111 S.E. 13 | S.C. | 1921
December 13, 1921. The opinion of the Court was delivered by Action for $556.21, the value of a trunk and contents belonging to the plaintiff, and alleged to have been lost in transit.
The main point of contention is in reference to the character of the shipment, interstate, or intrastate, and the applicability *468 of the limitation of $100 recovery in case of loss of baggage. The facts are as follows:
The plaintiff, then unmarried, but engaged to a young man in the army at Camp Jackson, lived at Bristol, Va. It had been arranged between them that she should meet him at Spartanburg, where they would be married. She accordingly left Bristol, Va., on January 22, 1921, buying a ticket and having her trunk checked from Bristol, Va., to Johnson City, Tenn. At the latter point she bought a ticket and had her baggage rechecked to Spartanburg. She arrived at Spartanburg via the Carolina, Clinchfield Ohio Railroad at 6:20 p. m., and, not meeting her fiance there, as was expected, she decided to go on to Columbia. Accordingly she bought a ticket from Spartanburg to Columbia over the defendant's line, and had her trunk checked to Columbia. The trunk was in good order when it was rechecked at Spartanburg, according to plaintiff's testimony, as she says she saw it there at that time.
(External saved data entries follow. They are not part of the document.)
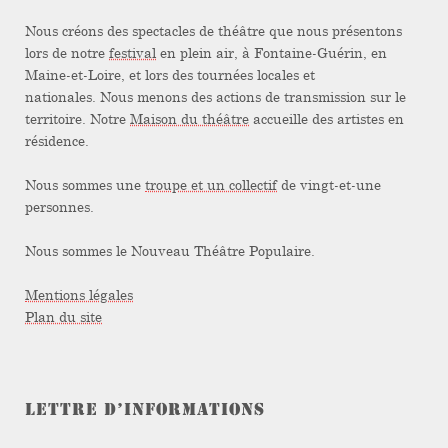
Nous créons des spectacles de théâtre que nous présentons
lors de notre
festival
en plein air, à Fontaine-Guérin, en
Maine-et-Loire, et lors des tournées locales et
nationales. Nous menons des actions de transmission sur le
territoire. Notre
Maison du théâtre
accueille des artistes en
résidence.
Nous sommes une
troupe et un collectif
de vingt-et-une
personnes.
Nous sommes le Nouveau Théâtre Populaire.
Mentions légales
Plan du site
LETTRE D’INFORMATIONS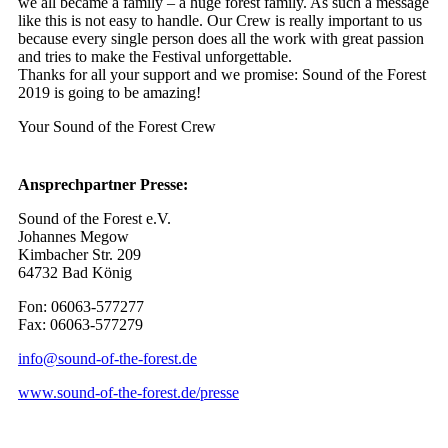
we all became a family – a huge forest family. As such a message
like this is not easy to handle. Our Crew is really important to us
because every single person does all the work with great passion
and tries to make the Festival unforgettable.
Thanks for all your support and we promise: Sound of the Forest
2019 is going to be amazing!
Your Sound of the Forest Crew
Ansprechpartner Presse:
Sound of the Forest e.V.
Johannes Megow
Kimbacher Str. 209
64732 Bad König
Fon: 06063-577277
Fax: 06063-577279
info@sound-of-the-forest.de
www.sound-of-the-forest.de/presse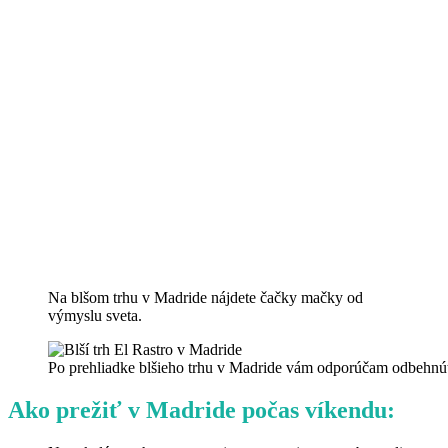
Na blšom trhu v Madride nájdete čačky mačky od
výmyslu sveta.
Po prehliadke blšieho trhu v Madride vám odporúčam odbehnúť s
Ako prežiť v Madride počas víkendu:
The trunk was not delivered to her physically when she surrendered the other check and had it rechecked to Columbia. She left Spartanburg at 7:20 p. m., remaining there only one hour. On arrival at Columbia a trunk bearing the corresponding check was offered to her, but, not being her trunk, it was refused. Subsequently her trunk was located at Sumter, having been entered and robbed of her entire outfit.
Upon the trial, after the plaintiff and her husband had testified, defendant's counsel, apprehending that the plaintiff's testimony was directed to establishing an intrastate and not an interstate transaction, and not being prepared to meet this issue, moved for a continuance, which was refused. The defendant offered in evidence the baggage tariff limiting recovery to $100, and at the close of the testimony moved that the Court direct a verdict in favor of the plaintiff for $100. This was refused, the presiding *469 Judge holding that the transaction was an intrastate one, and not controlled by the interstate limitation. He directed the jury to find for the plaintiff the value of the lost property. The jury returned a verdict for $550. Defendant appeals and raises these questions: (1) Error in refusing the motion for a continuance; (2) error in not granting the motion for a directed verdict; (3) error in not leaving the issue of interstate or intrastate character of the transaction to the jury.
1. As to the motion for continuance: This was a matter within the discretion of the presiding Judge, which does not appear to have been abused.
2. As to the character of the transaction, interstate or intrastate: If the testimony of the plaintiff be true, the journey originally interstate, from Bristol, Va., to Spartanburg, S.C. terminated upon her arrival in Spartanburg. She had the right there to present the check and receive her trunk. Instead of doing this, she decided to make another journey, separate and distinct from her original journey, for it was superinduced by an incident which happened after the original journey had terminated, namely, the failure of her fiance to meet her in Spartanburg. If she had called for her trunk, received it at Spartanburg, left it on the platform until she bought a ticket to Columbia, and then called for a check to Columbia, we do not apprehend that there would be any dispute of the proposition that she had undertaken a new journey, an intrastate one; she did what was equivalent to this when she bought a new ticket and had her baggage rechecked to Columbia. Upon the facts, therefore, testified to by the plaintiff the presiding Judge was right in holding that the journey was intrastate.
3. The third question is embarrassing — the right of the presiding Judge to assume that the plaintiff's testimony was true. Upon principle, it would *470
seem that that was an issue to be determined by the jury, and not by the Judge, and that the absence of conflicting testimony should not affect the question. It is entirely possible that the jury may have concluded that, in view of the vital importance to a full recovery of damages that the character of the journey as an interstate one should be established, some doubt was cast upon the truth and reasonableness, under the circumstances, of the plaintiff's narrative, and declined to accept it as true; a right which the jury unquestionably had. But until the Court is prepared to overrule the cases of Uzzell v. Horn,
The judgment of this Court is that the judgment appealed from be affirmed.